● **Exercise brief**: Output all records exactly, with no images.

** Opening Extracted data block **

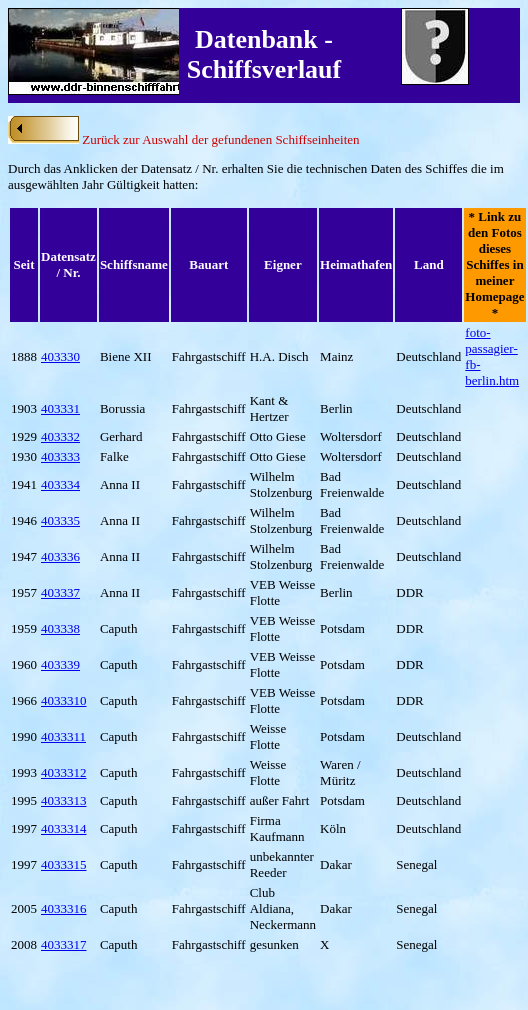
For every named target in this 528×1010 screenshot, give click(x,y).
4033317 (64, 944)
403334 (60, 484)
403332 (60, 436)
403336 (60, 556)
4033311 (63, 736)
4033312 (64, 772)
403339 (60, 664)
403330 (60, 356)
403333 (60, 456)
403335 (60, 520)
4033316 (64, 908)
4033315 (64, 864)
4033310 (64, 700)
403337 (60, 592)
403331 (60, 408)
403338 (60, 628)
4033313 (64, 800)
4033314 (64, 828)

** Closing Extracted data block **

● **Answer for this exercise**:
For every named target in this 528×1010 screenshot, give click(x,y).
4033317 (64, 944)
403334 (60, 484)
403332 (60, 436)
403336 (60, 556)
4033311 (63, 736)
4033312 (64, 772)
403339 (60, 664)
403330 (60, 356)
403333 (60, 456)
403335 (60, 520)
4033316 (64, 908)
4033315 (64, 864)
4033310 (64, 700)
403337 (60, 592)
403331 (60, 408)
403338 (60, 628)
4033313 (64, 800)
4033314 (64, 828)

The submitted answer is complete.